Le 10/07/2011 22:35, Robert Collins a écrit :
> On Mon, Jul 11, 2011 at 4:24 AM, Jonathan Lange <j...@mumak.net> wrote:
>> On Wed, Jul 6, 2011 at 3:08 AM, Martin Pool <m...@canonical.com> wrote:
>> ...
>>>  * configuration of the address of service endpoints
>>>  * mapping errors into something clean, so application code doesn't
>>> have to deal with socket.error (which is fairly cryptic in Python)
>>>
>>> A lot of this is somewhat deployment specific and I don't think any
>>> standard protocol client handles it.
>>
>> These two come for free with Twisted.
> 
> However running twisted in a zope application server stack is at best
> complex and not well understood.
> 
> .... which is why I want N clients for each microservice: a client
> thats zope friendly, a client thats twisted friendly, a client thats
> go friendly etc.
> 
> Possibly even a client that is plain old python friendly for doing up
> nagios checks and the like.

Not arguing with those last points, I just wanted to point out that
using Twisted with a Zope server is not that hard.
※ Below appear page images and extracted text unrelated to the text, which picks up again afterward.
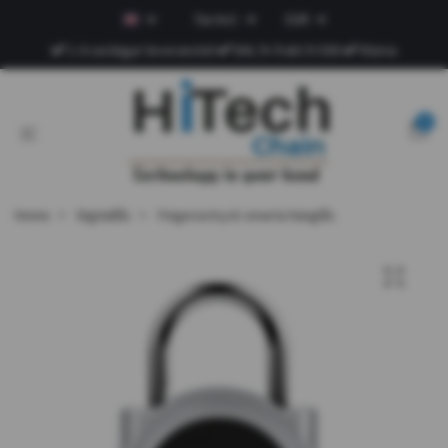
Tax Incl.
EUR
1-4 vardagar leveranstid
DHL fri frakt fr.500
Klarna
0
Home
Digitallås
Fingeravtryck smarta hänglås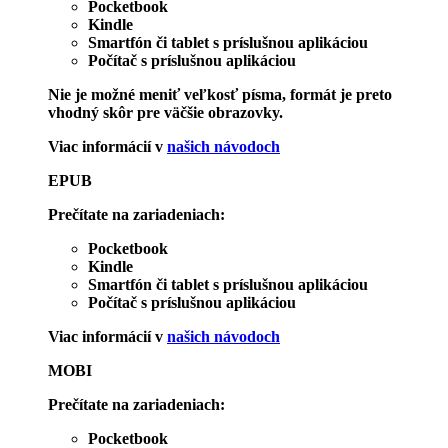
Pocketbook
Kindle
Smartfón či tablet s príslušnou aplikáciou
Počítač s príslušnou aplikáciou
Nie je možné meniť veľkosť písma, formát je preto
vhodný skôr pre väčšie obrazovky.
Viac informácií v
našich návodoch
EPUB
Prečítate na zariadeniach:
Pocketbook
Kindle
Smartfón či tablet s príslušnou aplikáciou
Počítač s príslušnou aplikáciou
Viac informácií v
našich návodoch
MOBI
Prečítate na zariadeniach:
Pocketbook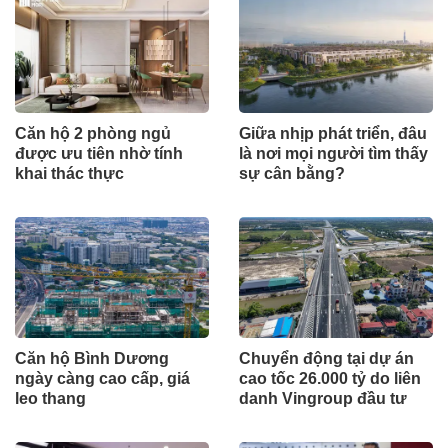
Căn hộ 2 phòng ngủ
Giữa nhịp phát triển, đâu
được ưu tiên nhờ tính
là nơi mọi người tìm thấy
khai thác thực
sự cân bằng?
Căn hộ Bình Dương
Chuyển động tại dự án
ngày càng cao cấp, giá
cao tốc 26.000 tỷ do liên
leo thang
danh Vingroup đầu tư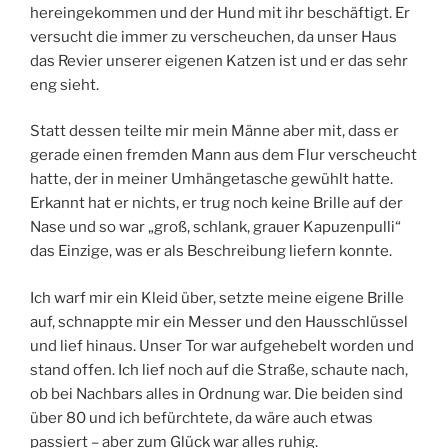
hereingekommen und der Hund mit ihr beschäftigt. Er
versucht die immer zu verscheuchen, da unser Haus
das Revier unserer eigenen Katzen ist und er das sehr
eng sieht.
Statt dessen teilte mir mein Männe aber mit, dass er
gerade einen fremden Mann aus dem Flur verscheucht
hatte, der in meiner Umhängetasche gewühlt hatte.
Erkannt hat er nichts, er trug noch keine Brille auf der
Nase und so war „groß, schlank, grauer Kapuzenpulli“
das Einzige, was er als Beschreibung liefern konnte.
Ich warf mir ein Kleid über, setzte meine eigene Brille
auf, schnappte mir ein Messer und den Hausschlüssel
und lief hinaus. Unser Tor war aufgehebelt worden und
stand offen. Ich lief noch auf die Straße, schaute nach,
ob bei Nachbars alles in Ordnung war. Die beiden sind
über 80 und ich befürchtete, da wäre auch etwas
passiert – aber zum Glück war alles ruhig.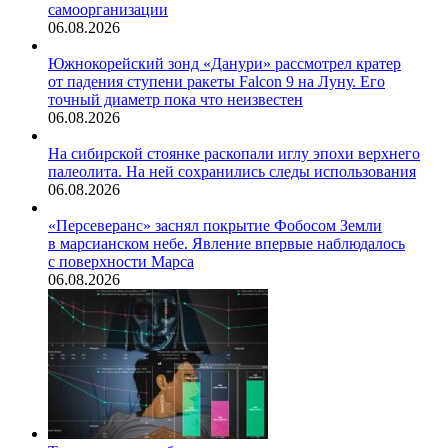
самоорганизации
06.08.2026
Южнокорейский зонд «Данури» рассмотрел кратер
от падения ступени ракеты Falcon 9 на Луну. Его
точный диаметр пока что неизвестен
06.08.2026
На сибирской стоянке раскопали иглу эпохи верхнего
палеолита. На ней сохранились следы использования
06.08.2026
«Персеверанс» заснял покрытие Фобосом Земли
в марсианском небе. Явление впервые наблюдалось
с поверхности Марса
06.08.2026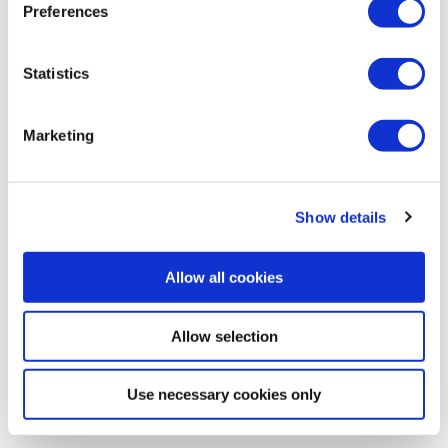
Preferences
Statistics
Marketing
Show details
Allow all cookies
2.4
IP65
GHz
Allow selection
RECEPTORES
G5 Relay
Use necessary cookies only
Control de encendido/apagado basado en relés con 5 o 10 relés.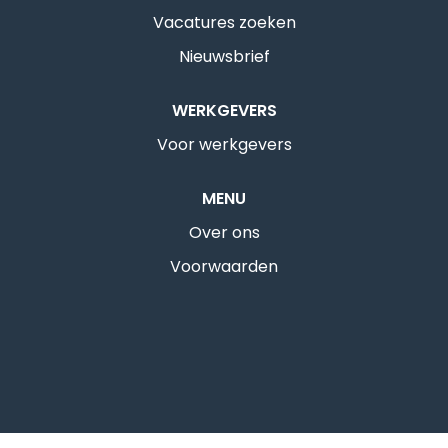
Vacatures zoeken
Nieuwsbrief
WERKGEVERS
Voor werkgevers
MENU
Over ons
Voorwaarden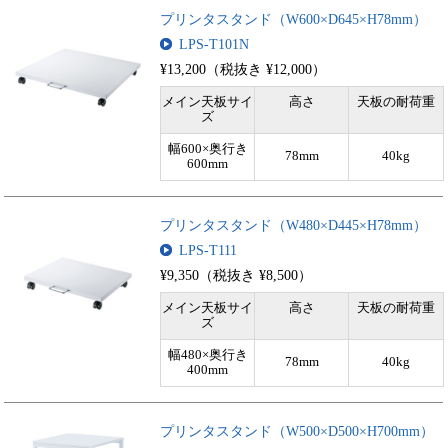
プリンタスタンド（W600×D645×H78mm）
LPS-T101N
¥13,200（税抜き ¥12,000）
メイン天板サイ
高さ
天板の耐荷重
ズ
幅600×奥行き
78mm
40kg
600mm
プリンタスタンド（W480×D445×H78mm）
LPS-T111
¥9,350（税抜き ¥8,500）
メイン天板サイ
高さ
天板の耐荷重
ズ
幅480×奥行き
78mm
40kg
400mm
プリンタスタンド（W500×D500×H700mm）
There are 2 cases:
 * You're already using Twisted as WSGI container. In which case, you
are already running Twisted, so it's "just" a matter of being careful
when you're making from from threads. blockingCallFromThread is really
useful for that.
 * You're using another container. In this case, you can use a dedicated
thread for running Twisted. There are a couple of pitfalls (not install
the signal handlers, thus not starting processes with Twisted), but
otherwise it works fine. blockingCallFromThread still works as a bonus.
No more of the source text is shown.